Mardi Gras Traditions

10 02 2014

From Old World to New
The Mardi Gras traditions harken back to the early days of our country when the area I live in was settled by the Spanish and then the French. The season began with a Ball on Twelfth Night—or King’s Night—in honor of the arrival of the three kings bearing gifts for the Christ child.

146870014

In old New Orleans, they chose a King for the Twelfth Night Ball and in the King’s cake there was a bean or sometimes a jeweled ring. The lady who got the piece of cake with the token became the Queen, until the next week when there was another ball and new royalty was crowned. The parties and parades continued until Lent, when the revelry was given up for the 40 days before Easter. This tradition that began hundreds of years ago is still an important part of New Orleans and has now spread beyond the old city.

From New Orleans to Baton Rouge
87646272
The Mardi Gras traditions of king cakes, balls and parades is something that has evolved in Baton Rouge in my lifetime. At a just-attended Mardi Gras Ball, I realized the pomp and circumstance that goes back to a bygone era is still present in today’s traditions.

The Ball I attended was a simple affair, as far as Mardi Gras Balls go.
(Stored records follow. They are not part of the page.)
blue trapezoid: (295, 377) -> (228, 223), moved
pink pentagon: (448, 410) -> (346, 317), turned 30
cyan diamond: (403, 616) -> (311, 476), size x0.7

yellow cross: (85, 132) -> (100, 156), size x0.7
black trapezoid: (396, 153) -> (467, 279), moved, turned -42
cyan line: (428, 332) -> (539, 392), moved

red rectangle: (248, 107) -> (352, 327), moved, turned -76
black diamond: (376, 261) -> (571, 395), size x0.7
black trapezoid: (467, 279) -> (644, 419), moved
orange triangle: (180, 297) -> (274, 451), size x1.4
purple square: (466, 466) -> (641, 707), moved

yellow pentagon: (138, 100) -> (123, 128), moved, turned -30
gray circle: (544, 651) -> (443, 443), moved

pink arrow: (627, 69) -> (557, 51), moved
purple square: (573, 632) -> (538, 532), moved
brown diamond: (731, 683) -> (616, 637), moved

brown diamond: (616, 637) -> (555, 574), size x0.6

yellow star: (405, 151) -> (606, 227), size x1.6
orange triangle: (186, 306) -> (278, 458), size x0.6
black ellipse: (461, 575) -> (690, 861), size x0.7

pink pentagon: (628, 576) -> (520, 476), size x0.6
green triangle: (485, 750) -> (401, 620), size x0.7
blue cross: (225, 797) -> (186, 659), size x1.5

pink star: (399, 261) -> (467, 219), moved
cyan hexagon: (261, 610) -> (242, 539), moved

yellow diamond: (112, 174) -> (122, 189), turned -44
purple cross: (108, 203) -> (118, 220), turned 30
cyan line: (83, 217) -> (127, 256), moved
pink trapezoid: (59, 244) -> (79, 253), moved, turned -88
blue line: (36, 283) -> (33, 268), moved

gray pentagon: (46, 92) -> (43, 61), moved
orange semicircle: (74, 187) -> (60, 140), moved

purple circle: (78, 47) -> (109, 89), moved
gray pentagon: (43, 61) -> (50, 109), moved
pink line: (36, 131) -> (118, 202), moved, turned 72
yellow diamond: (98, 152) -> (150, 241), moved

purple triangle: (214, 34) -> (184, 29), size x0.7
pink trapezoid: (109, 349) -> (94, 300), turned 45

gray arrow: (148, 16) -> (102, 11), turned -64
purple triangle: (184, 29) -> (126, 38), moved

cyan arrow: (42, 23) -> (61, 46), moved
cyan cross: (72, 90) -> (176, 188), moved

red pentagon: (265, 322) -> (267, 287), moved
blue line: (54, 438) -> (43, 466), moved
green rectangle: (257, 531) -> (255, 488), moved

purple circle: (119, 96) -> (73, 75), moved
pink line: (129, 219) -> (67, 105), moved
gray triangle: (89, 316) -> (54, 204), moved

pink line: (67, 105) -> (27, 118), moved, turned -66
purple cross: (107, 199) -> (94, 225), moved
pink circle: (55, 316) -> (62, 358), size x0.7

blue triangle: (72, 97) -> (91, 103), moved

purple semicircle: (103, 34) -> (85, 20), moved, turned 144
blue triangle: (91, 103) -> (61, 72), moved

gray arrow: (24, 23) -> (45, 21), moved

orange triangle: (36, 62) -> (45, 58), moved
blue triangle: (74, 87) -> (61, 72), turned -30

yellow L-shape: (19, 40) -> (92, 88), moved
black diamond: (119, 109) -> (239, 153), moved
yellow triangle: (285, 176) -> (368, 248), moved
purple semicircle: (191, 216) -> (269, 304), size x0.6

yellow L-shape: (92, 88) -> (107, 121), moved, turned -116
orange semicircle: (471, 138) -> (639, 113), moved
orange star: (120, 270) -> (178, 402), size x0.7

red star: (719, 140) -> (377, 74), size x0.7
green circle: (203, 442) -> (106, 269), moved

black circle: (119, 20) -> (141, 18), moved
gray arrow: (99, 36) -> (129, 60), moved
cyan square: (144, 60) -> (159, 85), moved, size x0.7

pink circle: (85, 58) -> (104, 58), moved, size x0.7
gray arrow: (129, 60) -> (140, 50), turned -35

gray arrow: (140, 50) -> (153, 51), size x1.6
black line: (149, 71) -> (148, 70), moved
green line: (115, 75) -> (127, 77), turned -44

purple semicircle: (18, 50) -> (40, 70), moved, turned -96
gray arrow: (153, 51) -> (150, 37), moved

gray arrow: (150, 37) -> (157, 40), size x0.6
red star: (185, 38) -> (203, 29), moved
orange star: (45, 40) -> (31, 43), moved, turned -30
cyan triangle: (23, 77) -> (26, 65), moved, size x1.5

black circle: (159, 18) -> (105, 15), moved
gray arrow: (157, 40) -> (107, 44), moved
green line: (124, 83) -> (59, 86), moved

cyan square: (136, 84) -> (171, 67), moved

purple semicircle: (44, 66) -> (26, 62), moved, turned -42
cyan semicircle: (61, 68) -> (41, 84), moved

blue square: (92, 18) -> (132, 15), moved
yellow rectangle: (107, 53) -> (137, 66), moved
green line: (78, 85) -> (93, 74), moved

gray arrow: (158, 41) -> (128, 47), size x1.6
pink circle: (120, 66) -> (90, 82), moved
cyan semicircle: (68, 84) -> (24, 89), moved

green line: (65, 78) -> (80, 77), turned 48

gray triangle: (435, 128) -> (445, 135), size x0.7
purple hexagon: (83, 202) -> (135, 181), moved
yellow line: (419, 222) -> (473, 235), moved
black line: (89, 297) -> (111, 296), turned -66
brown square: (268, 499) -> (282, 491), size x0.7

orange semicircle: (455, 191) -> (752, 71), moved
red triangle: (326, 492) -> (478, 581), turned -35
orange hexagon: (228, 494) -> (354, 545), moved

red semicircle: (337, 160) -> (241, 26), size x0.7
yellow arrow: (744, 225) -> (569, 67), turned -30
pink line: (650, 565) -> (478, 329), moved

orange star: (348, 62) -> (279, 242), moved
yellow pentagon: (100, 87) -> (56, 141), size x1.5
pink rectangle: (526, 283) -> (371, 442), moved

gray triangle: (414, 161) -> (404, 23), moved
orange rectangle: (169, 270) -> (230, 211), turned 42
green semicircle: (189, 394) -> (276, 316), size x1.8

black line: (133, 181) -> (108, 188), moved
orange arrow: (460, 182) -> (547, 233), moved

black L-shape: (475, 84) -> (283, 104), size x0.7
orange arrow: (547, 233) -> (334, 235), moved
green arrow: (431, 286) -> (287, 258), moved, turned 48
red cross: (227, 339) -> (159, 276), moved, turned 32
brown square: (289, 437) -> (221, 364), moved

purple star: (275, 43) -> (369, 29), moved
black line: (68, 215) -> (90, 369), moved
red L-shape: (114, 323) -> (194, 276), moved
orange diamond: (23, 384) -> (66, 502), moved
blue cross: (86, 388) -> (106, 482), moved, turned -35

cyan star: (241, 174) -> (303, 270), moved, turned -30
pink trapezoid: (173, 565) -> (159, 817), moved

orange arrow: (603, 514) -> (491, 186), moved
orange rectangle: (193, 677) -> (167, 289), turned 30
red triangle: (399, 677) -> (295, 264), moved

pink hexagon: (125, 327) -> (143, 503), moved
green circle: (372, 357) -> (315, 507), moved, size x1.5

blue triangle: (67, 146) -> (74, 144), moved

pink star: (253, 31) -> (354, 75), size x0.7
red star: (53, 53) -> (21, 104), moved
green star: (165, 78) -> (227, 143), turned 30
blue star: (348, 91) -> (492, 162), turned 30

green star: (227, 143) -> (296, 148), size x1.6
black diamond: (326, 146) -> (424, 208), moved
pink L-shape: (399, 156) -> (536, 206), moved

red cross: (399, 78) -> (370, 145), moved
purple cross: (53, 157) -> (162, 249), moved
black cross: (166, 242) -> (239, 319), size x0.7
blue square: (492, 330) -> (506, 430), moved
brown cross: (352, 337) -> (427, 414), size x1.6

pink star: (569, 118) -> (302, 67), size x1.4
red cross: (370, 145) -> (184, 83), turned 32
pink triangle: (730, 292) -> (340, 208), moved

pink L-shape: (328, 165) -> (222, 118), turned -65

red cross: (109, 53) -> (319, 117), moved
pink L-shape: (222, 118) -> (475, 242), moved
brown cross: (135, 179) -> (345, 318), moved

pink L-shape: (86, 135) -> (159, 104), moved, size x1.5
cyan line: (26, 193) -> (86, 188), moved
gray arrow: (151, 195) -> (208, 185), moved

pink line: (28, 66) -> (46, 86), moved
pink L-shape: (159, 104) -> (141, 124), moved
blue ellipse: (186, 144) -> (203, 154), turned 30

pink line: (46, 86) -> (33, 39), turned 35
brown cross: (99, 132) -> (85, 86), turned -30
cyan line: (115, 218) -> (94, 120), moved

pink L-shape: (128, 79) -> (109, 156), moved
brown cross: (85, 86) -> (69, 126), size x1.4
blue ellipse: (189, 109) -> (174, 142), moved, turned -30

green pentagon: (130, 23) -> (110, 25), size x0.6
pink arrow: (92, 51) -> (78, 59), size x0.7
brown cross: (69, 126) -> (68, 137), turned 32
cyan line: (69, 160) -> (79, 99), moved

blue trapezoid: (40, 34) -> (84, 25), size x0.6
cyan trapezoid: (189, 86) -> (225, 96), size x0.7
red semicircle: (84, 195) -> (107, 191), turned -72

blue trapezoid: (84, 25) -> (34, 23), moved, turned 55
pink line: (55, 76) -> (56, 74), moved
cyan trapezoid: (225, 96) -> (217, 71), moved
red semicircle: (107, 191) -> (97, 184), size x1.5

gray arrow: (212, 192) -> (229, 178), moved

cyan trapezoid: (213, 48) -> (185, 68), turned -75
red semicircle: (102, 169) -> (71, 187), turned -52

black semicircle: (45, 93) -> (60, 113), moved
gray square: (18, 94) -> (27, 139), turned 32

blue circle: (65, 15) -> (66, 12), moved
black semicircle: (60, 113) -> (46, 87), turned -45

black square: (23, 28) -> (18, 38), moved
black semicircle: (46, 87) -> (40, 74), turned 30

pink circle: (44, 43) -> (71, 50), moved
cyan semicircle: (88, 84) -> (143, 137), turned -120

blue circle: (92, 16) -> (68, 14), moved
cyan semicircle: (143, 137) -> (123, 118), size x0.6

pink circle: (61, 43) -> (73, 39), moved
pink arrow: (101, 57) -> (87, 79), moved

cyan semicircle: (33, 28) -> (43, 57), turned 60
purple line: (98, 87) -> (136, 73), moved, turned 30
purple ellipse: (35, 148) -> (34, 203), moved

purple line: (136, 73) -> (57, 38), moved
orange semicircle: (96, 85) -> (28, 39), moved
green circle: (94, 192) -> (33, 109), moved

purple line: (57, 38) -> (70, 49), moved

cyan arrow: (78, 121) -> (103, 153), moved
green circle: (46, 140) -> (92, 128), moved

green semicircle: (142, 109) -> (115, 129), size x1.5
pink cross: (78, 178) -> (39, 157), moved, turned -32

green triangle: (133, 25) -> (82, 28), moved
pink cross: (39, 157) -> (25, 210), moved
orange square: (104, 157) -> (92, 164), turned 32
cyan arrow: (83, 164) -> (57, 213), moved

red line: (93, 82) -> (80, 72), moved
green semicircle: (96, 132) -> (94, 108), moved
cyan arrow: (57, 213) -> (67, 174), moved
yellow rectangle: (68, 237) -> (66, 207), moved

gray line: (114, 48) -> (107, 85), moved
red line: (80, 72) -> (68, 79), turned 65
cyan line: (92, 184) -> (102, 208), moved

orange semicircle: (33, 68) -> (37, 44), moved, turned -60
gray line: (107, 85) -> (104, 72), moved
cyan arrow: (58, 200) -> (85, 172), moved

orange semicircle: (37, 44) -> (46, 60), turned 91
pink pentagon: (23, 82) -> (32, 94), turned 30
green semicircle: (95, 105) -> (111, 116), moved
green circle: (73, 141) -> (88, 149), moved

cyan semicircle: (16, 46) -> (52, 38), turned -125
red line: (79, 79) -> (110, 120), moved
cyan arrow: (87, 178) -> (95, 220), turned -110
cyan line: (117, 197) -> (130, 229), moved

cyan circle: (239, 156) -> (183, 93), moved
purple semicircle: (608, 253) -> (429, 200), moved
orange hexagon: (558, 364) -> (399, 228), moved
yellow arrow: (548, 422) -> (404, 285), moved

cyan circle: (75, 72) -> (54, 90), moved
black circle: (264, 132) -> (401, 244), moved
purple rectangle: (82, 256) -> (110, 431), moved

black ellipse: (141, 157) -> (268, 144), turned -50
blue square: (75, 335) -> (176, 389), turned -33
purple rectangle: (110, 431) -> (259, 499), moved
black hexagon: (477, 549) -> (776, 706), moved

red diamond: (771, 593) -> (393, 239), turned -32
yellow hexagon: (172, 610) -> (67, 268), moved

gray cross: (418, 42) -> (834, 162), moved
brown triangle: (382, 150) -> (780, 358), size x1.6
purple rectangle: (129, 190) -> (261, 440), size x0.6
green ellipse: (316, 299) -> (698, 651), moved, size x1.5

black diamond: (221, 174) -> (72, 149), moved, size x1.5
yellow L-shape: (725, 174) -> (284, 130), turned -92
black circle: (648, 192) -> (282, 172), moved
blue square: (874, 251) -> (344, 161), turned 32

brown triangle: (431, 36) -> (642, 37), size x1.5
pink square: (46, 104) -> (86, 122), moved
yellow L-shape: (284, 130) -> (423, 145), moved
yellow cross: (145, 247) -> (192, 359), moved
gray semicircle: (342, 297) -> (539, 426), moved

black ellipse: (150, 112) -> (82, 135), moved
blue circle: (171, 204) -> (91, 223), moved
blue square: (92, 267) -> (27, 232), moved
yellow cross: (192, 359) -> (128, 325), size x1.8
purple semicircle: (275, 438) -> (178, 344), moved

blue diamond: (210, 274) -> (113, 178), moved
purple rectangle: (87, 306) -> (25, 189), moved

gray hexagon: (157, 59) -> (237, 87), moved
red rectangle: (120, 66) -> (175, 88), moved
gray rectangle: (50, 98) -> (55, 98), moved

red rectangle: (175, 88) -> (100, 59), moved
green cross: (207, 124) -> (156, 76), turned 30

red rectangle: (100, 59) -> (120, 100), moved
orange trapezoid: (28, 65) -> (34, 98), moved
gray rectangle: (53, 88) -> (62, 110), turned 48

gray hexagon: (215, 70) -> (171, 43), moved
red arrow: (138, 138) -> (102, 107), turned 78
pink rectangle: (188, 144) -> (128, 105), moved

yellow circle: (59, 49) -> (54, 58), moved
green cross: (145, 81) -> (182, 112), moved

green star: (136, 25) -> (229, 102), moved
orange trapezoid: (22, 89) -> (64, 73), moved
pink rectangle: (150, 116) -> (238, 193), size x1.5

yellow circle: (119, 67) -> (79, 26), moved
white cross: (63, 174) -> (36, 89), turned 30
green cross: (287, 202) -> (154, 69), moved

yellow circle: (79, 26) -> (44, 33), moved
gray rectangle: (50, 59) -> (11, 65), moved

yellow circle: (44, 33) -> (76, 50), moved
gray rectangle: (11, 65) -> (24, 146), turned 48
It grew out of a neighborhood parade started nearly 30 years ago. I grew up a few blocks away in a home similar to many on the parade route. A simple wood-frame house built before air conditioning, raised off the ground, with hard wood floors and a big front porch.

This family-friendly neighborhood night parade is still a simple event. Parents sit in lawn chairs on their front porches and let their kids catch the flying beads as they’re thrown off the homemade floats, though catching Mardi Gras beads brings out the kid in everyone. Years ago, this is the parade I brought my Brownie troop to after an afternoon spent making king cakes with purple, green and gold sugars for a cooking badge.

Queen Teresa and her royal consort, Thom

Queen Teresa and her royal consort, Thom

From Seattle to Baton Rouge
Teresa and Thom moved to Baton Rouge about 10 years ago from Seattle and we became friends not long after. They quickly assimilated to this land of king cakes, parades, parties, football, food, drink, friends and fun. They discovered this local parade and easily became a part of it. This year Teresa is Queen of the parade and Thom is her royal consort.

I am so glad that I was there for the celebration Ball and that these friends have become part of the Mardi Gras tradition. It was fun to watch the remnants of an old European royal tradition reimagined, without the class distinctions.

The King and Queen were announced and entered the decorated and festive room in their jeweled clothes and crowns with the sound of a bagpipe playing. They sat on a throne on a raised dais overlooking the room. Those who head the groups that build the different floats are announced and come to praise the royalty. They come bearing gifts (like pet treats for the royal pets). All those in attendance are dressed for the ball, whatever their definition of “dressed up” was. From the large ponytailed giant of a man dressed in a kilt with his black socks and dress shoes and Star Wars helmet, to the regal lady in a classic ball gown.

The King and Queen of Southdowns

The King and Queen of Southdowns

There is a grand silliness in the pageantry and no one takes it too seriously, other than wanting to seriously have fun. This is clearly shown in the group who called themselves “the Barbarians” who come dressed in leather and fur, a Viking-come-to-town attire.

This old Baton Rouge neighborhood has embraced the real meaning of neighbor and opened its doors to all and will let you be royalty for the season if that’s what you want. Mardi Gras has evolved over the centuries and it still celebrates the tradition it came from. This simple Southdown’s Mardi Gras Ball was a night of acceptance and celebration for all in attendance. As we say down here in south Louisiana, Laissez Les Bon Temps Rouler, which means Let The Good Times Roll.